다른 방법들로 muliple ranking lists를 얻어 활용한다.
(1) query adaptive late fusion: 쿼리 적응형 지연 융합
(2) consensus-based decision problem with graph theory: 순위 융합 과정에서 그래프 이론을 이용한다. (합의 기반의 의사 결정 문제)

Datasets and evaluation

closed-world setting으로 많이 활용되는 11개의 dataset을 소개한다.
-대표적인 Evaluation Metrics: CMC(Cumulative Matching Characteristics), mAP(mean Average Precision)
(1) CMC-k: 올바른 매칭 결과가 상위 k개에 포함될 확률
-> CMC는 쿼리당 정답이 1개일 때 좋다. 여러 개의 정답(ground truty)가 존재하면 별로 좋지 않다. 첫번째로 매칭된 결과만 고려하기 때문에 discriminablility가 충분히 나타나지 않는다.
(2) mAP는 multiple ground truths 측정이 가능하다. 모든 정답을 고려해 평가하기 때문이다. precision(정확도)과 recall(재현율)이 결합해 평균을 낸 것이다.
-> hard matches(첫 정답을 잘 찾아내도, 그 외의 정답에 대한 성능이 다를 때) 차이를 평가 가능하다.
(3) FLOPS, network parameter size: training과 testing 시 device의 효율성을 평가한다.

image-based Re-ID

(1) 대부분의 모델이 사람보다 더 높은 정확도를 보였다. 특히 val모델은 viewpoint information을 효과적으로 활용해 높은 정확도를 달성했다. re-ranking과 metric fusion을 사용하면 추가적으로 향상될 수 있다.
(2) global feature learning보다 part-level feature learning이 더 좋다. 특히 large background clutter 또는 heavy occlusions인 상황에서는 부분 특징 learning이 더 효율적이다. (요즘은 두개를 합쳐 쓴다. global에서 전체적인 맥락을 잡고, part에서 세밀하게 정보를 수집한다.)
(3) attention: discriminatvie Re-ID에서 중요하다.(중요한 특징에 집중한다.)
conv channels 간의 관계(정교한 특징 학습), multiple feature maps 간의 관계(중요한 정보 추출), 계층적 layer 사이의 관계(이미지 구조 처리율 상승), different body parts 등이 있다.
attribution: discriminative, diverse, consistent, high-order(특징간의 관계를 이해(고차원 이해))
(4) multi-loss training: muti-view perspective

dynamic multi-loss training strategy: identity loss와 triplet loss function 결합
sample weighting strategy: imbalanced issue 해결책 (mining informative triplet)

video-based Re-ID

전체적으로 성능이 향상되고 있다.
spatial and temporal modeling이 discriminative video representation learning에 중요하다.
image가 base인 attention scheme across multiple frames가 판별력을 높인다.
muliple frames within the video sequence가 가려진 부분을 채워준다.

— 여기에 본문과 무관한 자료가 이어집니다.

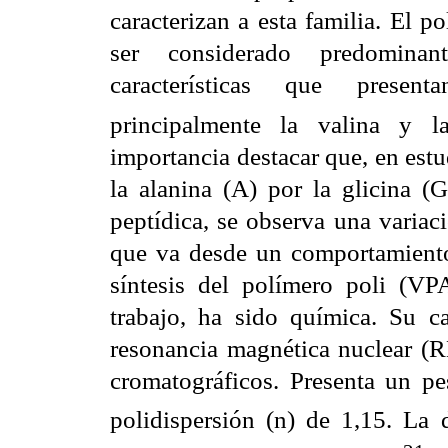
caracterizan a esta familia. El 
ser considerado predominan
características que present
principalmente la valina y la
importancia destacar que, en estu
la alanina (A) por la glicina (G
peptídica, se observa una variac
que va desde un comportamiento 
síntesis del polímero poli (VP
trabajo, ha sido química. Su ca
resonancia magnética nuclear (
cromatográficos. Presenta un p
polidispersión (n) de 1,15. La 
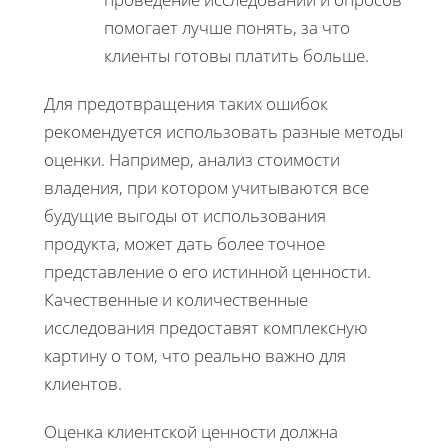
помогает лучше понять, за что
клиенты готовы платить больше.
Для предотвращения таких ошибок
рекомендуется использовать разные методы
оценки. Например, анализ стоимости
владения, при котором учитываются все
будущие выгоды от использования
продукта, может дать более точное
представление о его истинной ценности.
Качественные и количественные
исследования предоставят комплексную
картину о том, что реально важно для
клиентов.
Оценка клиентской ценности должна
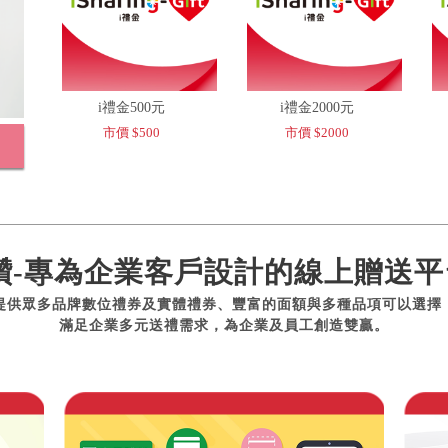
i禮金500元
i禮金2000元
市價 $500
市價 $2000
讚-專為企業客戶設計的線上贈送平
提供眾多品牌數位禮券及實體禮券、豐富的面額與多種品項可以選擇
滿足企業多元送禮需求，為企業及員工創造雙贏。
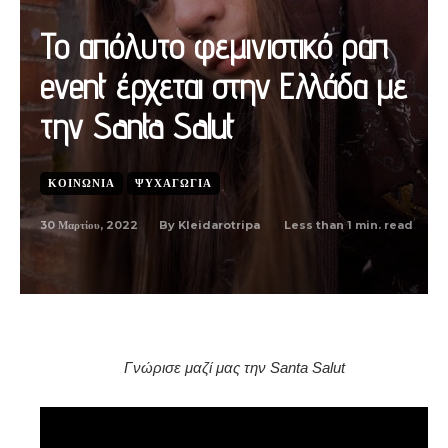
Το απόλυτο φεμινιστικό ραπ
event έρχεται στην Ελλάδα με
την Santa Salut
ΚΟΙΝΩΝΊΑ
ΨΥΧΑΓΩΓΊΑ
30 Μαρτίου, 2022
Less than 1
min. read
By
Kleidarotripa
Γνώρισε μαζί μας την Santa Salut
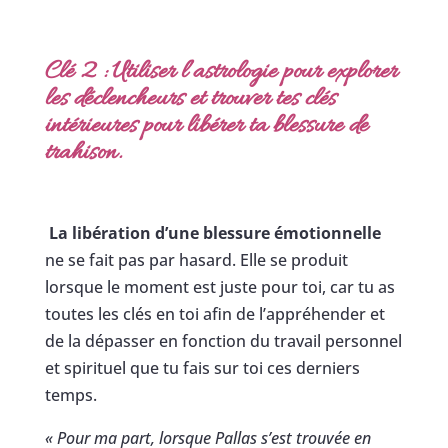
Clé 2 : Utiliser l’astrologie pour explorer
les déclencheurs et trouver tes clés
intérieures pour libérer ta blessure de
trahison.
La libération d’une blessure émotionnelle
ne se fait pas par hasard. Elle se produit
lorsque le moment est juste pour toi, car tu as
toutes les clés en toi afin de l’appréhender et
de la dépasser en fonction du travail personnel
et spirituel que tu fais sur toi ces derniers
temps.
« Pour ma part, lorsque Pallas s’est trouvée en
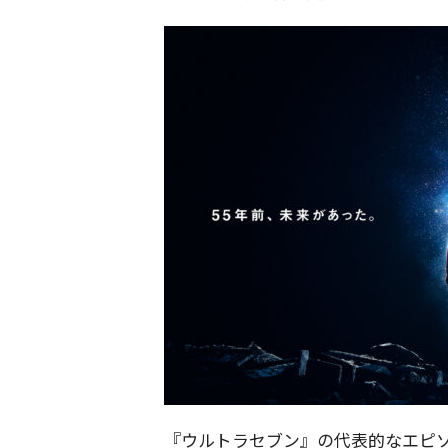
『ウルトラセブン』の代表的なエピソ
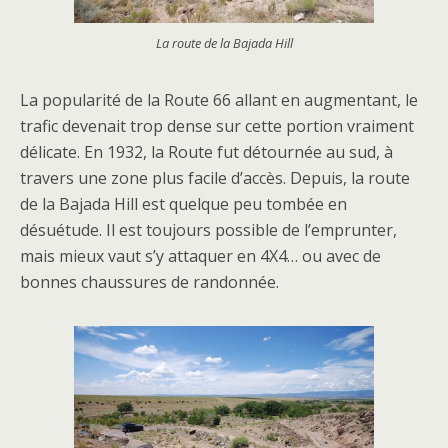
La route de la Bajada Hill
La popularité de la Route 66 allant en augmentant, le
trafic devenait trop dense sur cette portion vraiment
délicate. En 1932, la Route fut détournée au sud, à
travers une zone plus facile d’accès. Depuis, la route
de la Bajada Hill est quelque peu tombée en
désuétude. Il est toujours possible de l’emprunter,
mais mieux vaut s’y attaquer en 4X4… ou avec de
bonnes chaussures de randonnée.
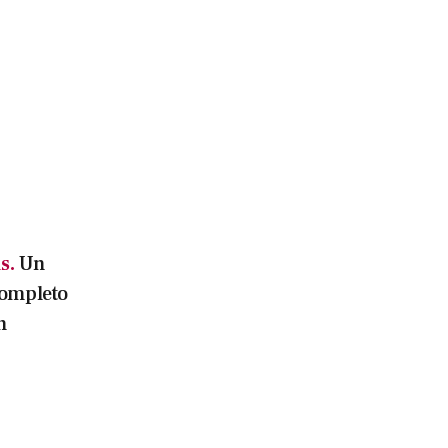
s.
Un
completo
n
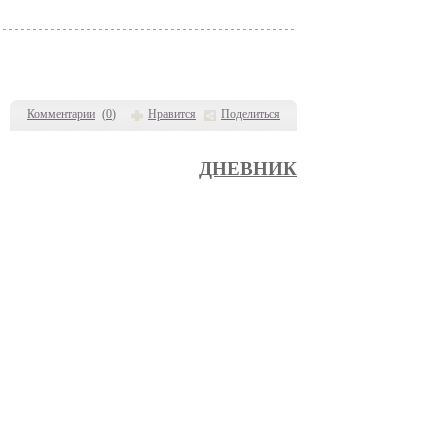
Комментарии
(
0
)
Нравится
Поделиться
ДНЕВНИК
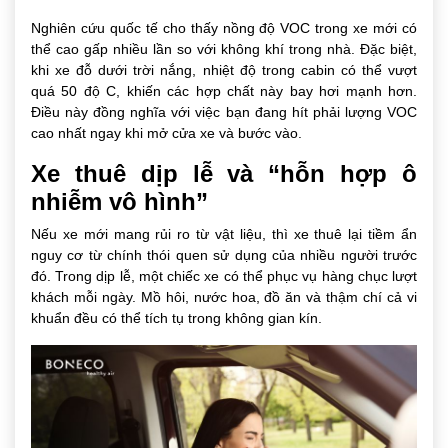
Nghiên cứu quốc tế cho thấy nồng độ VOC trong xe mới có
thể cao gấp nhiều lần so với không khí trong nhà. Đặc biệt,
khi xe đỗ dưới trời nắng, nhiệt độ trong cabin có thể vượt
quá 50 độ C, khiến các hợp chất này bay hơi mạnh hơn.
Điều này đồng nghĩa với việc bạn đang hít phải lượng VOC
cao nhất ngay khi mở cửa xe và bước vào.
Xe thuê dịp lễ và “hỗn hợp ô
nhiễm vô hình”
Nếu xe mới mang rủi ro từ vật liệu, thì xe thuê lại tiềm ẩn
nguy cơ từ chính thói quen sử dụng của nhiều người trước
đó. Trong dịp lễ, một chiếc xe có thể phục vụ hàng chục lượt
khách mỗi ngày. Mồ hôi, nước hoa, đồ ăn và thậm chí cả vi
khuẩn đều có thể tích tụ trong không gian kín.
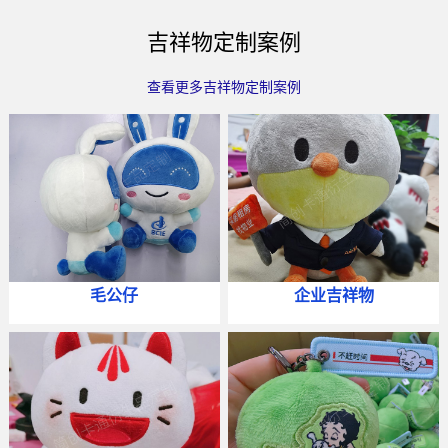
吉祥物定制案例
查看更多吉祥物定制案例
毛公仔
企业吉祥物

Open-world person re-identification

Heterogeneous Re-ID

depth-based Re-ID

Depth image는 몸의 형태와 뼈 정보를 capture한다. (옷이 바뀌는 것과 같은 환경에서 Re-ID 가능)
(1) recurrent attention-based model: CNN과 RNN이 결합 -> 작고, 차별적인 local regions를 찾을 수 있다.
CNN에서 이미지의 저수준(local) 특징을 추출한다.(신체의 shape, 질감 등)
RNN에서 반복 처리 -> 모델이 이미지의 여러 부분에서 중요한 정보를 단계적으로 찾아낸다.
(2) a split-rate RGB-to-Depth transfer method: RGB 데이터셋과 depth 이미지 간의 격차를 줄이기 위한 방법. temporal attention을 통합하는 방법을 사용한다. (옷이 바뀐 사람 식별에 좋다.)

Text-to-Image Re-ID

only text description이 주어질 때 필수적으로 사용한다.
text description과 RGB 이미지를 매칭한다.
text 설명과 person image 사이의 shared features를 학습 -> gated nural attention model(입력 data의 중요한 부분에 집중)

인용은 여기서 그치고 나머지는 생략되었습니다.